BRIEF: Reproduce the records word for word, apart from the images they contain.
****************
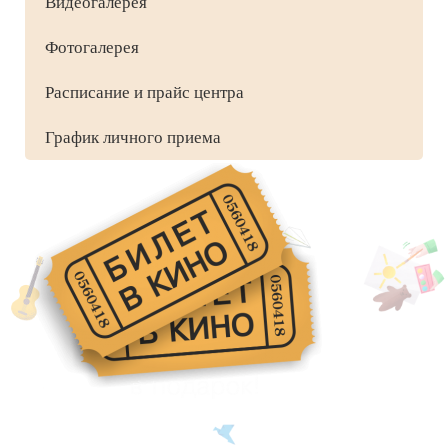
Видеогалерея
Фотогалерея
Расписание и прайс центра
График личного приема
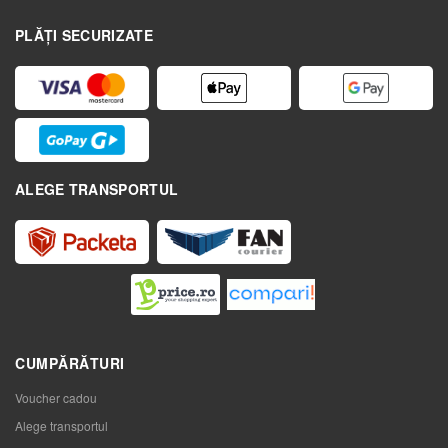
PLĂȚI SECURIZATE
ALEGE TRANSPORTUL
CUMPĂRĂTURI
Voucher cadou
Alege transportul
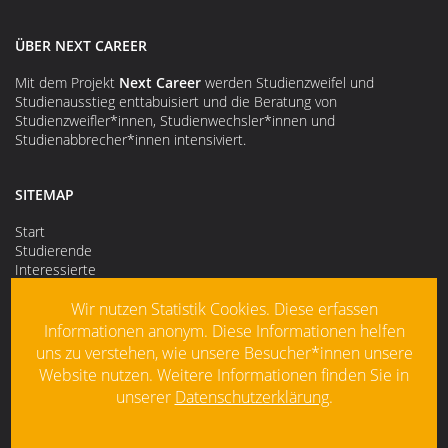
ÜBER NEXT CAREER
Mit dem Projekt
Next Career
werden Studienzweifel und
Studienausstieg enttabuisiert und die Beratung von
Studienzweifler*innen, Studienwechsler*innen und
Studienabbrecher*innen intensiviert.
SITEMAP
Start
Studierende
Interessierte
Hilfsangebote entdecken
Über das Projekt
Wir nutzen Statistik Cookies. Diese erfassen
Kontakt
Informationen anonym. Diese Informationen helfen
uns zu verstehen, wie unsere Besucher*innen unsere
Schriftgröße anpassen
Website nutzen. Weitere Informationen finden Sie in
Hintergrundfarbe anpassen
unserer
Datenschutzerklärung
.
SUCHE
****************
SOLUTION TO THIS EXERCISE:
Видеогалерея
Фотогалерея
Расписание и прайс центра
График личного приема
PLĂȚI SECURIZATE
ALEGE TRANSPORTUL
CUMPĂRĂTURI
Voucher cadou
Alege transportul
ÜBER NEXT CAREER
Mit dem Projekt
Next Career
werden Studienzweifel und
Studienausstieg enttabuisiert und die Beratung von
Studienzweifler*innen, Studienwechsler*innen und
Studienabbrecher*innen intensiviert.
SITEMAP
Start
Studierende
Interessierte
Hilfsangebote entdecken
Über das Projekt
Wir nutzen Statistik Cookies. Diese erfassen
Kontakt
Informationen anonym. Diese Informationen helfen
uns zu verstehen, wie unsere Besucher*innen unsere
Schriftgröße anpassen
Website nutzen. Weitere Informationen finden Sie in
Hintergrundfarbe anpassen
unserer
Datenschutzerklärung
.
SUCHE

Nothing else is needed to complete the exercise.